Anghelescu's thin lips twitch with amusement. "I am positive that you are very good at what you do, mademoiselle. You sell a dream, and for one who needs one — I am certain that what you sell is worth the price you ask. But I am not a dreamer, and I do not require my ego propped up thus. Allow me to compliment you on the execution."

"What do you desire in a lover?" Alienor wonders, dropping the pretense promptly, and it seems like this is a serious question. "Like, if you were going to engage a courtesan, what would you want for her or him to do for you?" There's a pause, and she adds, "I am trying to figure myself out, and I find that it is most useful to better understand what others want, so that I might compare my thoughts and feelings to theirs and consider whether my goals are similar or compatible to theirs." She strokes the fat fuzzball in her lap quietly for a moment, and then muses, "It was suggested to me, at one point, that what might be best for my growth would be to seek out older patrons who had nothing to prove. Who were confident in themselves, as adults and sexual beings, and thus did not have that distraction."

"In a lover? Nothing. I have no need for one." Anghelescu replies to the question in the spirit that it was asked; seriously, and without pretence. "My family carries a curse which I do not wish to propagate, and my pleasure does not run to men. For a companion? I enjoy the company of Mademoiselle Émilie Perigeux nó Lis d'Or. She is a skilled conversationist and chess player. Furthermore, accompanying her on occasion put an end to speculation in some circles as to what strange desires a foreigner might have that he had yet to set foot in the salons."

"A curse?" Alienor wonders, perking up nosily at this, tilting her head like a puppy once more. "What sort of curse?"

The foreigner glances away a moment as if perhaps regretting touching upon such a subject; and perhaps reaching the verdict that if one teases with such an opening, then one must also tell the punchline. "The men of my line do not grow old," he explains. "There is more to it than that — stories of abuse and privilege, which I have no desire to perpetuate. Superstition runs rampant in my country, and it is believed that we are punished for the actions of a distant ancestor who struggled to understand the word 'no'. My father attempted to break the curse by marrying a woman of angel blood. But as he died before his fiftieth year as well, one might think him not succesful. Myself? I am not likely to see fifty either, but at least I will not have passed this burden on."

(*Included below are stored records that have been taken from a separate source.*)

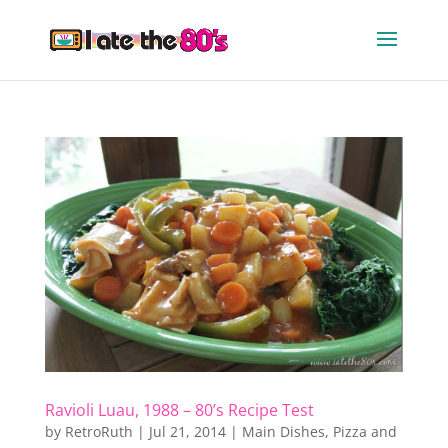
Ravioli Luau, 1988 – 80’s Recipe Test
by
RetroRuth
|
Jul 21, 2014
|
Main Dishes
,
Pizza and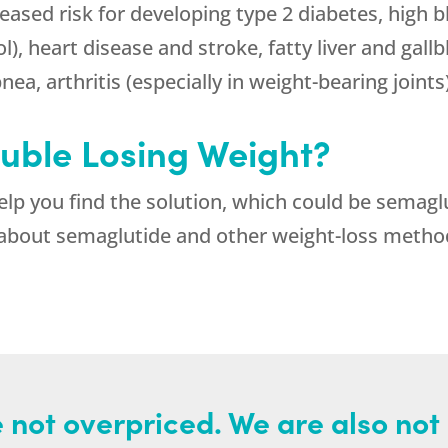
reased risk for developing type 2 diabetes, high 
l), heart disease and stroke, fatty liver and gall
ea, arthritis (especially in weight-bearing joints
ouble Losing Weight?
help you find the solution, which could be semaglu
about semaglutide and other weight-loss methods,
 not overpriced. We are also not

"Ah," Alienor replies, looking pensive about this for a moment, though she nods thoughtfully. "It is a grave sin to fail to understand the word 'no'," she says softly. "But…" She closes her eyes for a moment. "To wish a curse on such a man and his line is the opposite of forgiveness."

"I doubt that forgiveness was the intention." The Carpathian smiles lightly. "What is, is. If I were to seek a lover — to return to your question — I imagine that I would seek a woman who could entertain me both in out of bed. I enjoy a good conversation, and I enjoy being challenged. Does that help you? I suspect, however, that you will find a different answer from every gentleman that you ask; depending on his experiences, and what he wishes to admit to."

"Well, sometimes, I struggle with forgiveness," Alienor explains with a small smile. She takes a deep breath and lets it out slowly. "Thank you for telling me these things. It has been a pleasure conversing with you, and I hope that I have the opportunity to do so again soon."